Studio album by Dave Burrell
- Released: March 9, 2005
- Genre: Jazz
- Label: Splasc
- Producer: Peppo Spagnoli

Dave Burrell chronology
| Expansion (2004) | Margy Pargy (2005) | Consequences (2006) |

= Margy Pargy =

Margy Pargy is a studio album released by jazz pianist Dave Burrell. It was released on March 9, 2005, by Splasc Records. It is a solo album and, in contrast, a week later the album After Love was released, which featured collaborations with such jazz greats as Roscoe Mitchell, Don Moye (both from the Art Ensemble of Chicago) and Ron Miller.
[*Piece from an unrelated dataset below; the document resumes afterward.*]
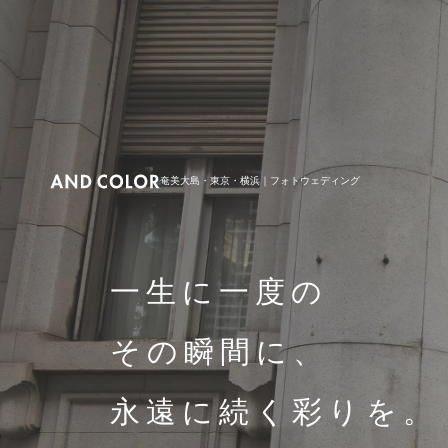
奄美大島・東京・横浜｜フォトウェディング
一生に一度の
その瞬間に、
永遠に続く彩りを。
The Penguin Guide to Jazz described it as "A quality solo set [...] The best things are standards, including a long, troublous 'Lush Life'."

Professional ratings
Review scores
| Source | Rating |
| The Penguin Guide to Jazz Recordings | Star |

== Track listing ==
1. "I Only Have Eyes for You" (Warren) — 6:28
2. "Expansion" (Burrell) — 8:00
3. "DB Blues" (Burrell) — 5:49
4. "Prelude to Crucifado" (Burrell) — 2:27
5. "Crucifado" (Burrell) — 4:58
6. "Margy Pargy" (Burrell) — 6:52
7. "Lush Life" (Strayhorn) — 9:00
8. "My Foolish Heart" (Young) — 4:15
9. "So in Love" (Porter) — 3:43

== Personnel ==
- Dave Burrell – piano
- Pete Kercher, Giacomo Pellicciotti – liner notes
- Luigi Naro – graphic design
- Luciano Rossetti – photography, cover photo
- Peppo Spagnoli – producer
- Giuseppe Emmanuele – engineer

== Reception ==
Allaboutjazz.com reviewer Rex Butters comments that Burrell "reaches effortlessly through time to retrieve all flavors of the blues" to create an album that is "boasting reverent roots as well as forward vision."